The artistic research project «Turbulent Currents» deals with the ambivalent, sonically fascinating but sometimes distressing experience with architectures and landscapes of energy production – topologies that are all to some extent non-places in the sense of being uninhabitable, often gated and even dangerous zones. But at the same time these territories are of great importance for society and thus classified as critical infrastructures. The project seeks to capture and investigate our growing energy-dependent existence in the Anthropocene through listening and sound composing. This way it aims to bring afore the existence of such non-places that humans continue to create in times of growing electrification of society. Thus, the project examines how a wider knowledge of and a deeper sensibility towards these infrastructural topologies and networks can be gained through artistic exploration, practice and experimentation with sound.
«Turbulent Currents» aims to develop electroacoustic compositions that echo the multisensory experience of infrastructural landscapes of electricity production and artistically explores their own logic of organization of time and space. To implement this, the project follows a two-fold methodological approach: field research in power plants and research in the studio with sounds created by analog modular synthesizers. By exploring infrastructures such as windfarms, run-of-the-river power plants, pumped storage dams, tidal power facilities or thermal power stations, field research follows the respective flowing more-than-human forces such as water, heat, wind, steam that are turned into electricity. An array of various microphone types and sensor technologies will be used to capture the soundscapes of infrastructural architectures and networks which enable an extended auditory perception of energy conversion.
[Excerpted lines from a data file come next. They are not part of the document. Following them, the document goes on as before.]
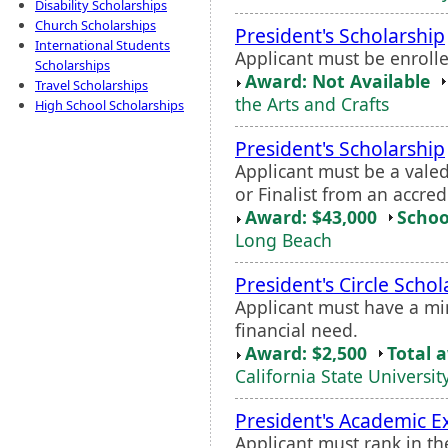
Disability Scholarships
Church Scholarships
President's Scholarship
International Students
Applicant must be enrolle
Scholarships
Award: Not Available
Travel Scholarships
the Arts and Crafts
High School Scholarships
President's Scholarship
Applicant must be a valed
or Finalist from an accred
Award: $43,000
Schoo
Long Beach
President's Circle Schol
Applicant must have a m
financial need.
Award: $2,500
Total 
California State Universit
President's Academic E
Applicant must rank in th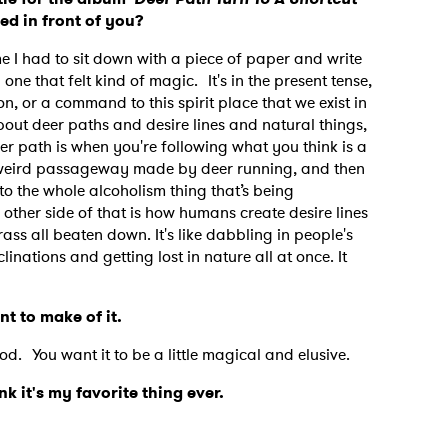
d in front of you?
me I had to sit down with a piece of paper and write
one that felt kind of magic. It's in the present tense,
ion, or a command to this spirit place that we exist in
bout deer paths and desire lines and natural things,
r path is when you're following what you think is a
t a weird passageway made by deer running, and then
 to the whole alcoholism thing that’s being
 other side of that is how humans create desire lines
ass all beaten down. It's like dabbling in people's
linations and getting lost in nature all at once. It
ant to make of it.
ood. You want it to be a little magical and elusive.
 to Watch Newsletter
ink it's my favorite thing ever.
 read and agree to the
Privacy Policy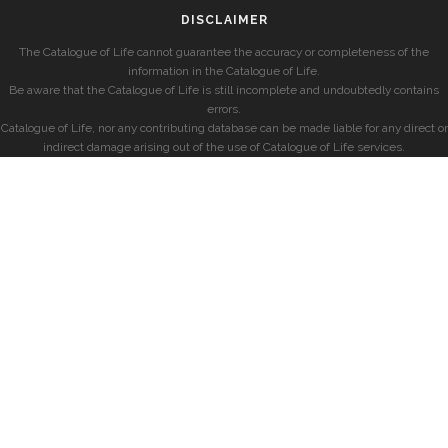
DISCLAIMER
The Catalogue of Life cannot guarantee the accuracy or completeness of the
information in the Catalogue of Life.
Be aware that the Catalogue of Life is still incomplete and undoubtedly contains
errors.
Catalogue of Life, nor any contributing database can be made liable for any direct or
indirect damage arising out of the use of Catalogue of Life services.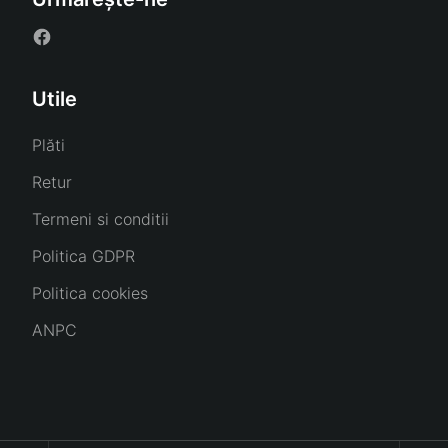
Utile
Plăti
Retur
Termeni si conditii
Politica GDPR
Politica cookies
ANPC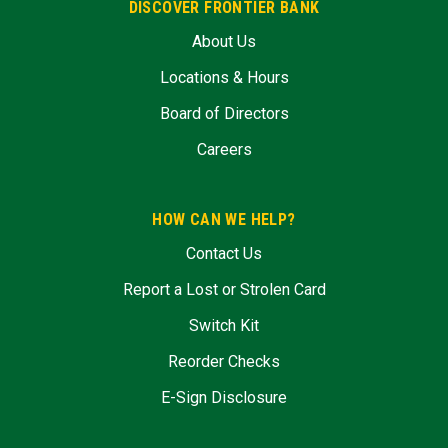
DISCOVER FRONTIER BANK
About Us
Locations & Hours
Board of Directors
Careers
HOW CAN WE HELP?
Contact Us
Report a Lost or Strolen Card
Switch Kit
Reorder Checks
E-Sign Disclosure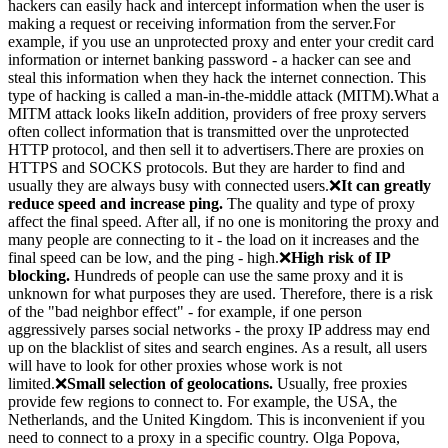
hackers can easily hack and intercept information when the user is
making a request or receiving information from the server.For
example, if you use an unprotected proxy and enter your credit card
information or internet banking password - a hacker can see and
steal this information when they hack the internet connection. This
type of hacking is called a man-in-the-middle attack (MITM).What a
MITM attack looks likeIn addition, providers of free proxy servers
often collect information that is transmitted over the unprotected
HTTP protocol, and then sell it to advertisers.There are proxies on
HTTPS and SOCKS protocols. But they are harder to find and
usually they are always busy with connected users.❌
It can greatly
reduce speed and increase ping.
The quality and type of proxy
affect the final speed. After all, if no one is monitoring the proxy and
many people are connecting to it - the load on it increases and the
final speed can be low, and the ping - high.❌
High risk of IP
blocking.
Hundreds of people can use the same proxy and it is
unknown for what purposes they are used. Therefore, there is a risk
of the "bad neighbor effect" - for example, if one person
aggressively parses social networks - the proxy IP address may end
up on the blacklist of sites and search engines. As a result, all users
will have to look for other proxies whose work is not
limited.❌
Small selection of geolocations.
Usually, free proxies
provide few regions to connect to. For example, the USA, the
Netherlands, and the United Kingdom. This is inconvenient if you
need to connect to a proxy in a specific country. Olga Popova,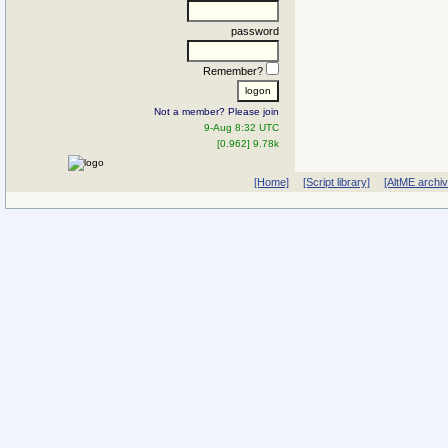
password
Remember?
Not a member? Please join
9-Aug 8:32 UTC
[0.962] 9.78k
[Home]
[Script library]
[AltME archi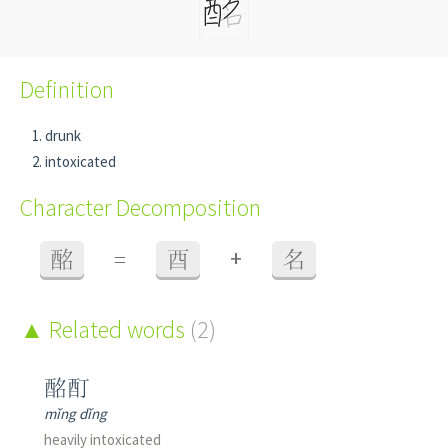
Definition
drunk
intoxicated
Character Decomposition
+
酩
=
酉
名
Related words
(2)
酩酊
mǐng dǐng
heavily intoxicated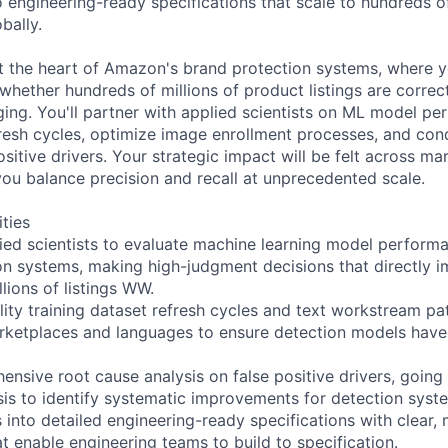
 engineering-ready specifications that scale to hundreds of
bally.
 at the heart of Amazon's brand protection systems, where 
whether hundreds of millions of product listings are correct
inging. You'll partner with applied scientists on ML model 
resh cycles, optimize image enrollment processes, and con
ositive drivers. Your strategic impact will be felt across ma
ou balance precision and recall at unprecedented scale.
ities
lied scientists to evaluate machine learning model perform
on systems, making high-judgment decisions that directly 
lions of listings WW.
ity training dataset refresh cycles and text workstream pat
rketplaces and languages to ensure detection models have 
nsive root cause analysis on false positive drivers, going
sis to identify systematic improvements for detection syst
s into detailed engineering-ready specifications with clear,
at enable engineering teams to build to specification.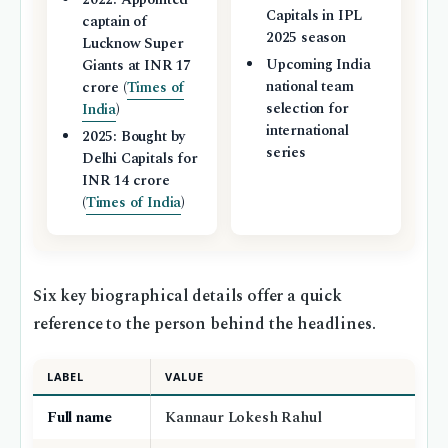
Capitals in IPL
captain of
2025 season
Lucknow Super
Upcoming India
Giants at INR 17
national team
crore (
Times of
selection for
India
)
international
2025: Bought by
series
Delhi Capitals for
INR 14 crore
(
Times of India
)
Six key biographical details offer a quick
reference to the person behind the headlines.
LABEL
VALUE
Full name
Kannaur Lokesh Rahul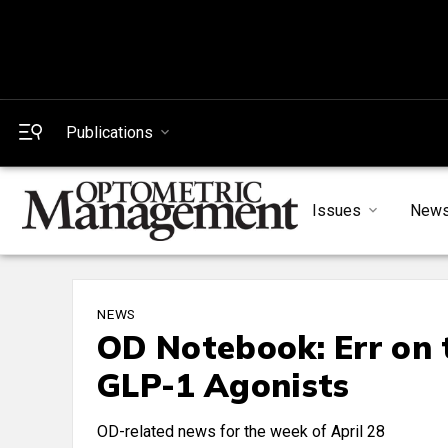
Publications
Issues
New
NEWS
OD Notebook: Err on 
GLP-1 Agonists
OD-related news for the week of April 28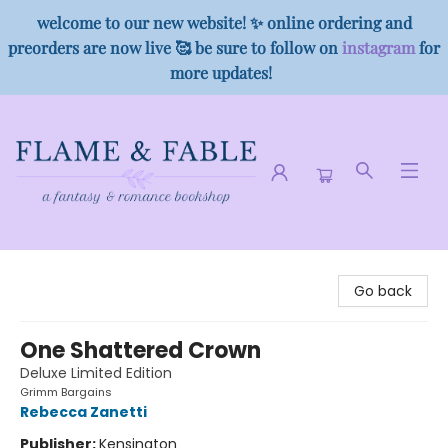
welcome to our new website! ✨ online ordering and
preorders are now live 🥰 be sure to follow on
instagram
for
more updates!
Flame & Fable
Go back
One Shattered Crown
Deluxe Limited Edition
Grimm Bargains
Rebecca Zanetti
Publisher:
Kensington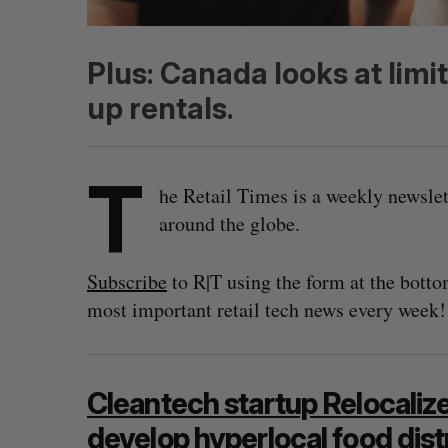
Plus: Canada looks at limi
up rentals.
T
he Retail Times is a weekly newsle
around the globe.
Subscribe
to R|T using the form at the botto
most important retail tech news every week!
Cleantech startup Relocaliz
develop hyperlocal food dist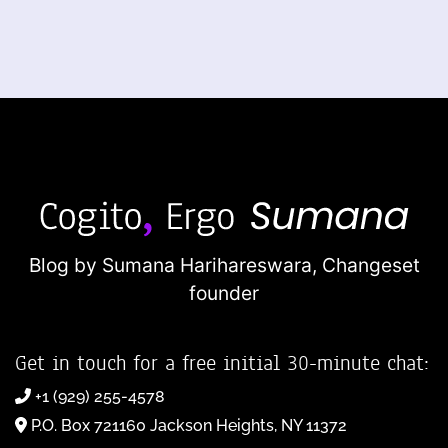
Blog by Sumana Harihareswara,
Changeset
founder
Get in touch for a free initial 30-minute chat:
+1 (929) 255-4578
P.O. Box 721160 Jackson Heights, NY 11372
In addition to field research, the work in the studio shall deepen the perceptual explorations of the ways electricity producing machines, flowing of energies and the respective architectural and territorial structures sonically articulate. To echo the experience in the field, the infrastructural soundscapes are further explored by creating, shaping and sculpting sound with an analog modular synthesizer. This way, the compositions not only seek to reference on-site experience through soundscape recordings but also include the direct transformation of pure electricity into a sensory graspable, sonic existence through a musical instrument. The insights of the artistic research process will be shared through different sonic formats such as acousmatic multichannel compositions, installations, and live performances.